Filter the lines below, copying only those with the string "been".

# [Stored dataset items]
- Opening Delimiter -

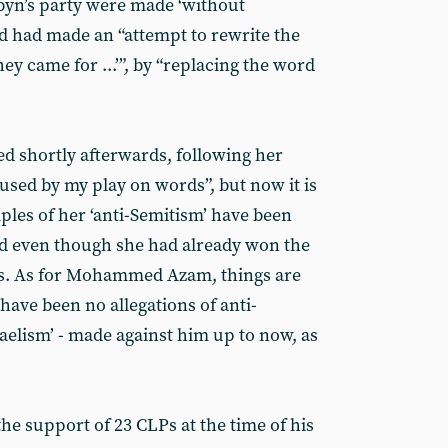
byn’s party were made ‘without
rd had made an “attempt to rewrite the
ey came for ...’”, by “replacing the word
d shortly afterwards, following her
used by my play on words”, but now it is
les of her ‘anti-Semitism’ have been
d even though she had already won the
s. As for Mohammed Azam, things are
 have been no allegations of anti-
raelism’ - made against him up to now, as
e support of 23 CLPs at the time of his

- Closing Delimiter -

# [Solved exercise]
les of her ‘anti-Semitism’ have been
 have been no allegations of anti-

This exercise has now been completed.